I think I'm either getting old or just plain tuckered out from all the noise noise noise of the late night, early week-day morning partiers whooping it up, the police, fire engine and ambulance sirens blaring at all hours of the day; and yes, the crack addicts still hanging out on the front steps of the apartment building I live in because it just happens to be a block away from Deano's Pub and Deano's Grocery. It's right behind a well-known crack house. And for some reason, nothing real is being done about any of it.

But don't get me wrong. I really like where I live. I like my neighbors, I like the tenants in my apartment building, I even like my landlord. He's even a Republican, one of those nice Republicans who isn't so extreme but still fiscally aware and responsible, which as I get older and more responsible myself, I realize is an important principle to have.

And I'm still a Democrat. I like having good conversations with my landlord, a person I can actually reason things out with, someone who is skeptical of the Bush administration but still holds true to Republican core beliefs. He's also giving me back my damage deposit, which is more than I can say for prior landlords who are Democrats. But I digress.

That's a bad habit of mine, digression. I've been working lately on progressing instead of digressing and, well, it's working. Progress doesn't mean perfection but it does mean, to me anyway, acceptance. Acceptance of the good and the bad, which Buddhist nun Pema Chodron says is essential to experience life fully. And since I've spent the last three years working on acceptance, I think I've got some perspective now. Thus, instead of running away, I'm running to, with the frame of mind that you're never late until you get there. I read that somewhere.

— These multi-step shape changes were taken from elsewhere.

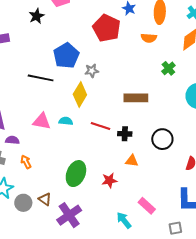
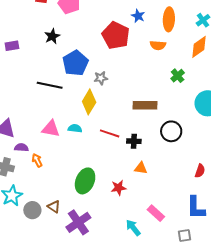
black star: (37, 16) -> (52, 36), moved
black circle: (162, 139) -> (171, 131), moved
orange arrow: (26, 162) -> (37, 160), moved

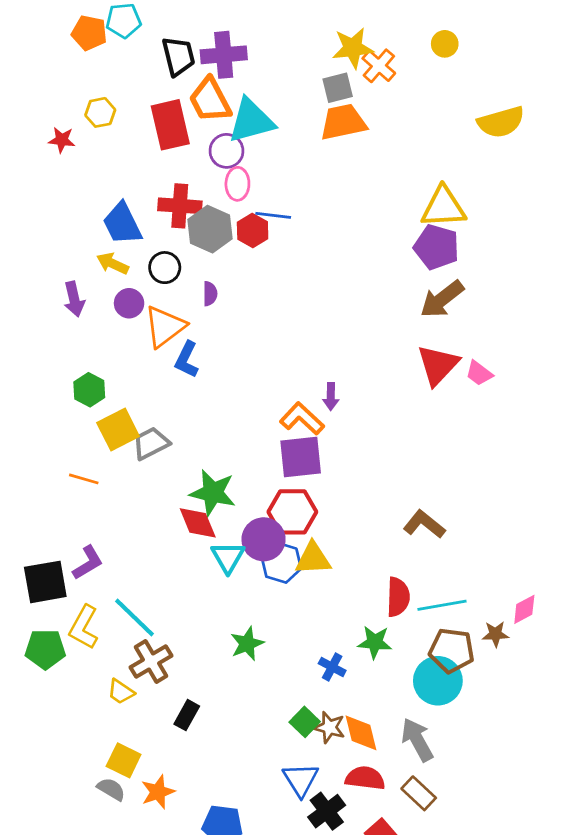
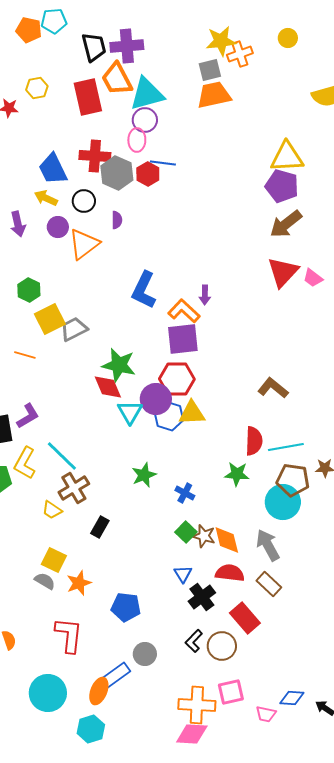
orange cross: (379, 66) -> (240, 54), turned 30
purple circle: (226, 151) -> (145, 120), moved
blue L-shape: (187, 360) -> (144, 290), moved, size x1.4
blue cross: (332, 667) -> (185, 493), moved
blue triangle: (301, 780) -> (183, 574), size x0.7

Back to my point. I like where I live. I like my current pad, with its hard wood floors and the cute little dining area and the deep bath tub with hot water that never runs out. And I'm grateful to be moving on from something I like, to something I will like even better.

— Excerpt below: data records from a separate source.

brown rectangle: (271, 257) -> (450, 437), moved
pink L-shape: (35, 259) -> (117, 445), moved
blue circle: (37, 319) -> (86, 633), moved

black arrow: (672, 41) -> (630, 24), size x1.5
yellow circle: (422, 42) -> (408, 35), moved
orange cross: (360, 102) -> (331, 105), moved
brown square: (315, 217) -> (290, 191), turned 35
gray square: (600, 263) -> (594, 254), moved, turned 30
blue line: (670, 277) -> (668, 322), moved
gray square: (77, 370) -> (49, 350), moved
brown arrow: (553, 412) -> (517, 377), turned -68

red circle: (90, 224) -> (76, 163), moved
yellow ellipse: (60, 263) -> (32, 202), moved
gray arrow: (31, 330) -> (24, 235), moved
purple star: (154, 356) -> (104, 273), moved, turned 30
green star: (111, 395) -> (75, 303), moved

I won't be out of sight or out of mind. I'll still keep abreast of the happenings on the No. 1 hill in Seattle, and visit my favorite 8 Limbs Yoga on Pike Street (I love plugging them), and Madison Market and Trader Joe's and Victrola café. But it's time for me to move into a cute little MIL, which means to me just one special word - quiet.

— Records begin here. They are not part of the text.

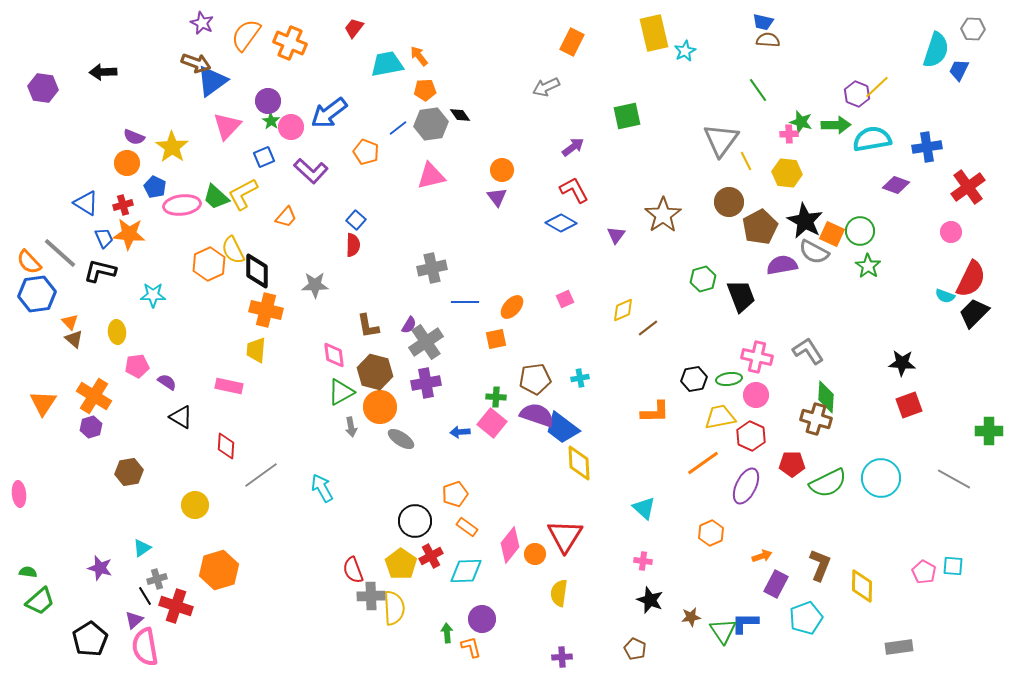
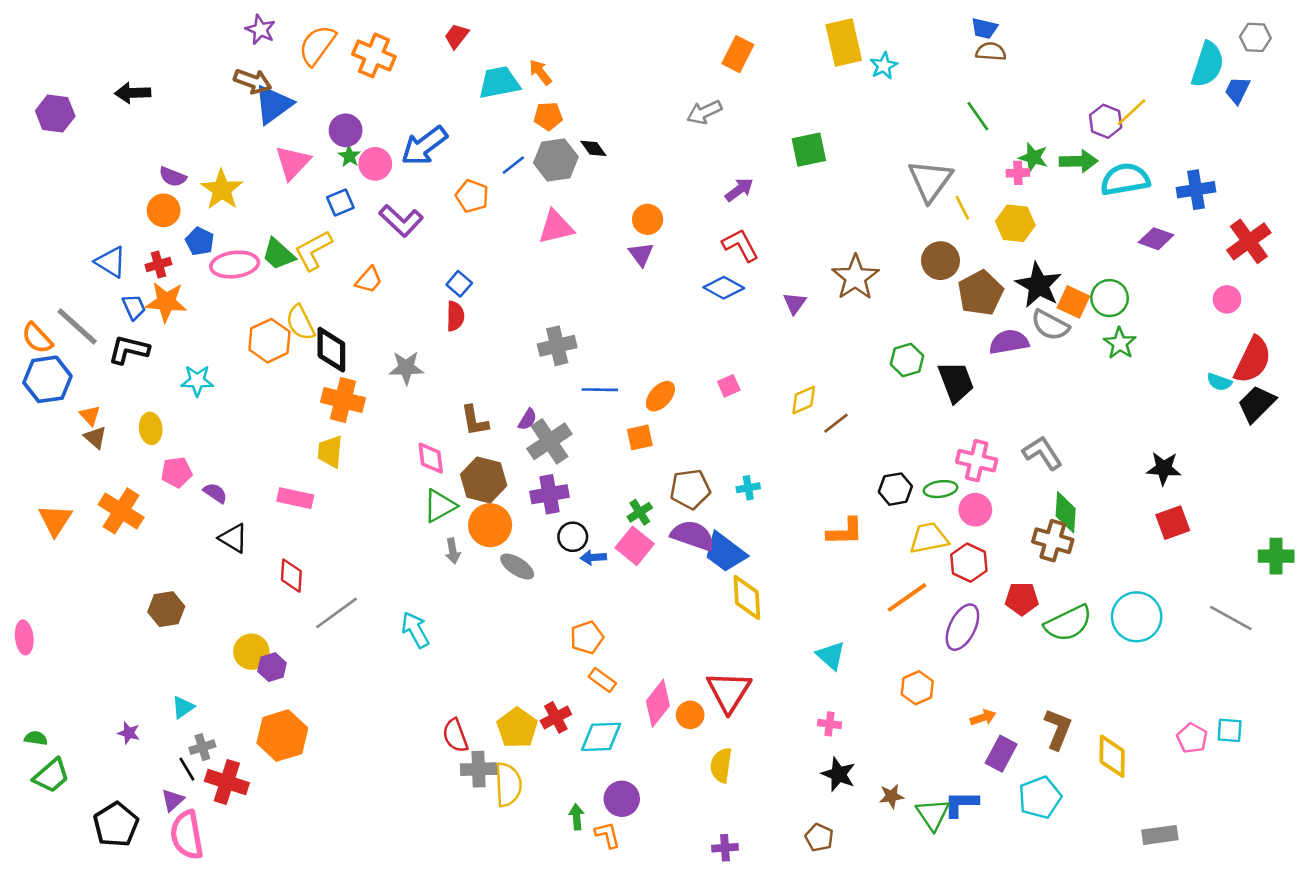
green cross: (496, 397) -> (640, 512), turned -36
purple hexagon: (91, 427) -> (272, 667), moved
black circle: (415, 521) -> (573, 537), moved, size x0.7
purple star: (100, 568) -> (129, 733), size x0.7

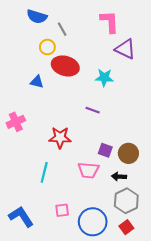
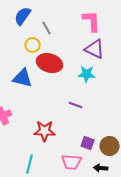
blue semicircle: (37, 16) -> (23, 16), turned 108
purple triangle: (125, 49) -> (95, 49), moved
blue triangle: (37, 82) -> (23, 78), size x1.5

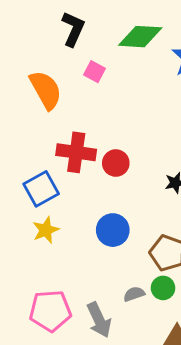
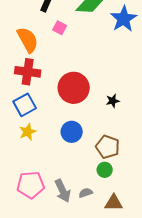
red cross: (76, 152) -> (28, 72), moved
red circle: (116, 163) -> (74, 88), size x1.8
gray semicircle: (134, 294) -> (86, 193), moved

Then again, maybe not so quiet, what with the Summer Nights Concert Series now happening at Gas Works Park, something the neighborhood of Wallingford was never brought into discussion about. I find it strange that a city that usually takes too much time to consider everyone's opinion on something would now go behind the backs of a whole neighborhood to push something through.

Is the pendulum now swinging high in the opposite extreme when it comes to decision making in Seattle? Is there some strange influence from our federal leadership trickling down?

In any case, the crack problem still exists at Deano's. (Am I digressing again?) There's a bunch of talk about tearing down Deano's and the house behind it, but for years now, nothing has developed besides, well, besides nothing. And what is actually being done to help move us in the direction to getting crack off the streets in the first place? Tearing down Deano's won't do anything about the fact that somewhere crack is being made and sold on a regular basis. And adults both young and old have been smoking it on the corner of my block way longer than the three years I lived here.

When I pass by that corner on foot, the older ones look me up and down. The younger ones seem to behave with a bit more dignity and respect, possibly because they still feel like they have a future. As the old saying goes, the disease progresses as one gets older. I keep hearing stuff about these angry, gun toting dangerous teenagers. Who do they have to look up to? Old crack addicts?

Martin Luther King Jr. said, "I have the audacity to believe that peoples everywhere can have three meals a day for their bodies, education and culture for their minds, and dignity, equality, and freedom for their spirits." I wish these kids had someone like Martin Luther King to look up to now.

I hope to God some of them listen to Tavis Smiley or Bill Moyers or David Brancachio or Oprah Winfrey or even our very own Christine Gregoire. Our angry teenagers won't have a future if nothing keeps being done about the poor, disassociated and shabbily educated people of our country, be they black, brown, red or white.

So I'm moving to Wallingford. It's my way of taking better care of my self, of acknowledging that yes, I do have a future and I want to do my part so that others might, too, have a future. So good-bye for now. I wish you serenity this new year (and in my experience, serenity isn't boring. It's actually really fun).

"When we become more insightful and compassionate about how we ourselves get hooked, we spontaneously feel more tenderness for the human race. Our motivation for practicing begins to change...it's not just for ourselves. It's for our companions, our children, our bosses - it's for the whole human dilemma." From "When Things Fall Apart" by Pema Chodron.